Can you talk about the relationship between Arthur and his mother and why that's so important? 

JOHNS: That was something we originally talked about, is if Arthur is going to unite land and sea, it's great to say that and have him bring peace between the surface and Atlantis. but when we first talked about the story, it was also like, "How do you personify that emotionally?" His mother and father, and Arthur says this, are proof that it can happen. That we can unite two worlds. That's the point of the film. Without that, I think the story falls apart. That was something that was new for the movie, that conceptually just out of the very basic emotional drive of Arthur and the film, that it couldn't have ended any other way. It's something that I put in the comics, that his father would go to the end of the dock and wait for his mother to come back.

Obviously, comic book fans are very vocal online. So how do you go about, when you're constructing the film, deciding what you're going to keep from the comics and what you're doing to develop for the films? 

JOHNS: Well, you can't make everybody happy. You can try, and you should try. But you need to burrow to the center of the purpose is. Why make the movie? Don't make the movie just because Aquaman is a character people know. Who cares? But if you have a story that's worth telling, an emotional story, and then you can dress it up with fun stuff like the Trench and Mera and all these other great elements from the comics that come into this great central story? That's what you do. There's some Aquaman fans that probably love certain characters or aspects of the character that aren't in the movie and they wish they were, but the trick is to just be diligent about why you put certain things in there.

BEALL: I agree, and one of the early things we talked about is, if you stripped the intellectual property away is it a great story?

JOHNS: If you called this The Man From Atlantis...

BEALL: What did we call it? Ahab.

JOHNS: That was our code word. Not so creative. We could've gone for like, The Desert Sparrow or something.

BEALL: But I also think it's like fantasy football. The fanboys being able to grouse and compare notes online, that's all part of it. This thing belongs to everybody now. Watching it last night on the big screen, when I was kid I loved Mike Hodges' Flash Gordon. Loved it. And I still think it holds up. Our Aquaman has a lot of that energy.

LESLIE: You were saying that you can't please everybody. But I feel sometimes with adapting properties, you can't be afraid of the property. You have to love the property. I think everyone involved with this project loved the property. They love Aquaman, and the love of Aquaman is on the screen. You're going to get to see Aquaman ride a seahorse in this movie. There's a cynical version where it's like, "Whoa, you could never have Aquaman ride a seahorse. It'd be too corny and dumb."

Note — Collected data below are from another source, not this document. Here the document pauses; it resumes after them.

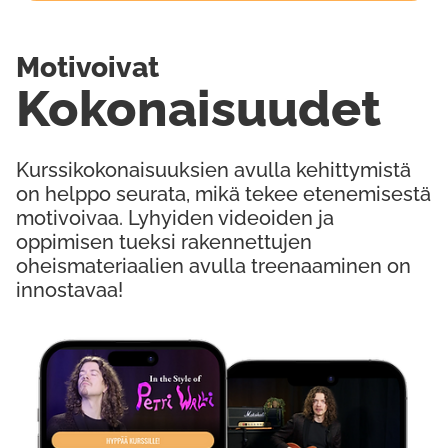
Motivoivat
Kokonaisuudet
Kurssikokonaisuuksien avulla kehittymistä
on helppo seurata, mikä tekee etenemisestä
motivoivaa. Lyhyiden videoiden ja
oppimisen tueksi rakennettujen
oheismateriaalien avulla treenaaminen on
innostavaa!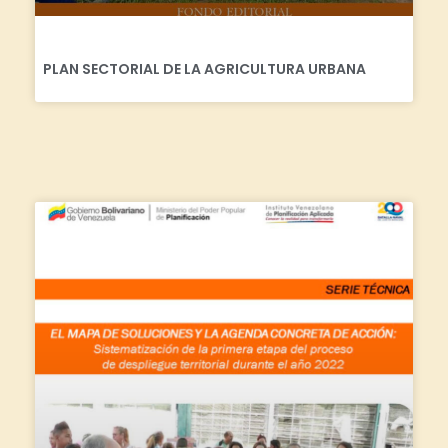
PLAN SECTORIAL DE LA AGRICULTURA URBANA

JOHNS: Yeah, there is a super grounded version of Aquaman that I don't want to see.

LESLIE: And even if you're an Aquaman who didn't get to see everyhting you wanted to see, it wasn't the version you wanted to see, you can see the love of the thing that you love.

JOHNS: There are more quote-unquote new fans of Aquaman now than there were old fans. Jason and James and everybody who worked on this has helped introduce Aquaman to people who have never heard of him. I guarantee you his fans, the people who know his story, have gone up way higher than the fans that did know his story. His classic story, now people know that his mom is a queen of Atlantis and his dad's a lighthouse keeper. That's his story now.